Ok now you guys have me ticked off! I only have my android phone with me and i cant watch videos for some reason.  lol! A moose hunt and halibut fishing trip is my dream! Cant wait to watch videos!

posted using Outdoor Hub Campfire


----------



## 6667supersport

Have you guys hunted alaska before? How did you two come up with this hunt, how did you come up with location, the raft idea, etc. Very interested stuff. Are you planning on maybe doing it again ?


----------



## The Doob

Just discovered this thread - watched all four videos back to back and pretty much p***ed away the jobs that I had planned to do this morning :chillin:.

I have really enjoyed your adventure but as you indicated, hunting appears to be the priority lowest on the totem pole. Fortunately, you were even able to make that happen. Congratulations!!!!!!!!


----------



## scottywolverine

Great stuff!! Helps pass the time while sitting at work waiting for the 15th.:coolgleam


----------



## tjstebb

I have watched all 4 videos at least 3 times I LOVE IT! Way better than any hunting show on tv. You 2 seem to adapt to the elements so well! I could only dream of doing something like this. I have trouble putting my groups yearly hunt together and that consist of just finding a cabin near our hunting grounds and looking at few topo maps to find some decent ground. I could not imagine how much planning goes into a trip like yours. What a fantastic job you guys did!


 tjstebb


----------



## tobusyhavinfun

6667supersport said:


> Have you guys hunted alaska before? How did you two come up with this hunt, how did you come up with location, the raft idea, etc. Very interested stuff. Are you planning on maybe doing it again ?

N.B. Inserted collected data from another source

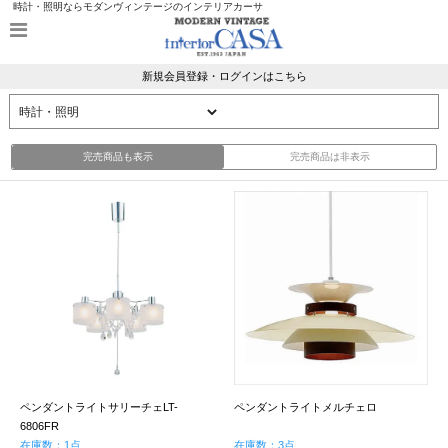
時計・照明ならモダンヴィンテージのインテリアカーサ
新規会員登録・ログインはこちら
完売商品も表示
完売商品は非表示
ペンダントライトサリーチェLT-
ペンダントライトメルチェロ
6806FR
在庫数：1点
在庫数：3点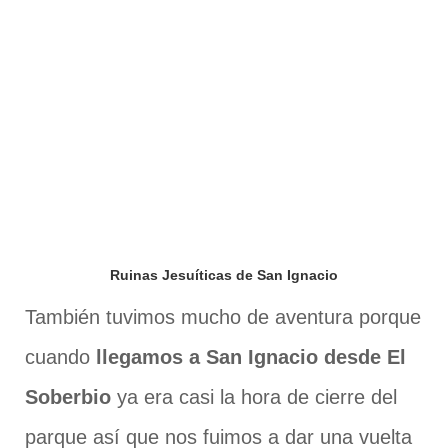
Ruinas Jesuíticas de San Ignacio
También tuvimos mucho de aventura porque
cuando
llegamos a San Ignacio desde El
Soberbio
ya era casi la hora de cierre del
parque así que nos fuimos a dar una vuelta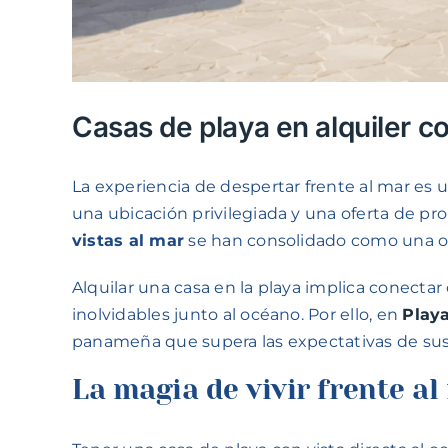
Casas de playa en alquiler c
La experiencia de despertar frente al mar e
una ubicación privilegiada y una oferta de pro
vistas al mar
se han consolidado como una op
Alquilar una casa en la playa implica conecta
inolvidables junto al océano. Por ello, en
Playa
panameña que supera las expectativas de sus 
La magia de vivir frente al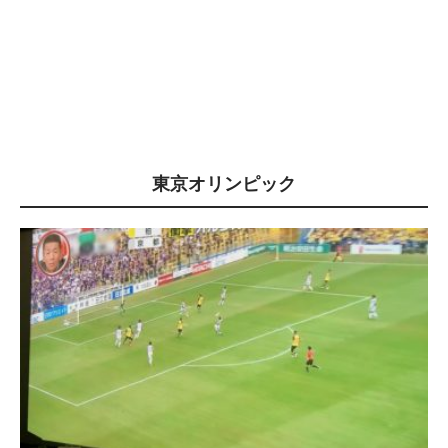
東京オリンピック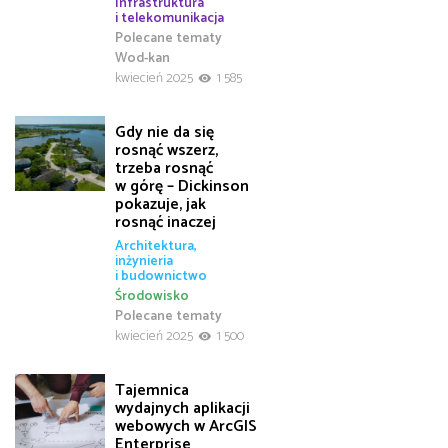
Infrastruktura
i telekomunikacja
Polecane tematy
Wod-kan
kwiecień 2025
1 585
Gdy nie da się
rosnąć wszerz,
trzeba rosnąć
w górę – Dickinson
pokazuje, jak
rosnąć inaczej
Architektura,
inżynieria
i budownictwo
Środowisko
Polecane tematy
kwiecień 2025
1 500
Tajemnica
wydajnych aplikacji
webowych w ArcGIS
Enterprise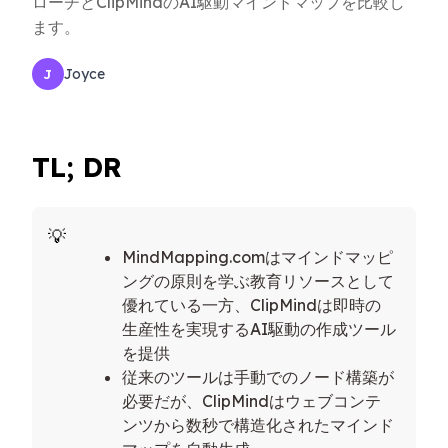
ローチとClipMindのAI駆動マインドマップを比較し
ます。
Joyce
J
TL; DR
MindMapping.comはマインドマッピ
ングの原則を学ぶ教育リソースとして
優れている一方、ClipMindは即時の
生産性を実現するAI駆動の作成ツール
を提供
従来のツールは手動でのノード構築が
必要だが、ClipMindはウェブコンテ
ンツから数秒で構造化されたマインド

Supersport, No we had never been to Ak before, we did 2 years of research and studying to develop this trip. Once we narrowed down our realistic goals and expectations for our budget and physical capabilities, We used Larry Bartlett and Pristine Ventures as a hunt planner for trustworthy recon and scouting information. www.pristineventures.com 
He helped pick out an area for us from his knowledge and experience and did on the ground recon of the river characteristics and confirmed that there was game. Then he helped with some of the logistics and boat recommendations etc.
I started planning my next Alaska hunting trip before I even left for home. :xzicon_sm


----------



## tobusyhavinfun

tjstebb said:


> I have watched all 4 videos at least 3 times I LOVE IT! Way better than any hunting show on tv. You 2 seem to adapt to the elements so well! I could only dream of doing something like this. I have trouble putting my groups yearly hunt together and that consist of just finding a cabin near our hunting grounds and looking at few topo maps to find some decent ground. I could not imagine how much planning goes into a trip like yours. What a fantastic job you guys did!
> 
> 
> tjstebb


I am really glad you guys are enjoying! One thing about hunting in Alaska, It can be the most rewarding hunt experience ever imagined, but it takes a very serious commitment to put it all together. Its a L O N G journey...I was obsessed with research, preperation and planning for over a year before we put our feet on the ground. Really learned a LOT of good lessons that should make the next trip even more memorable!!


----------



## tobusyhavinfun

beer and nuts said:


> I didn't go back through the thread to see if this has already been mentioned or not, but what camera(s) were you using and what program are you using to edit the film??? Thanks


We really thought hard about our weight on our gear list. In the end we used 3 cameras...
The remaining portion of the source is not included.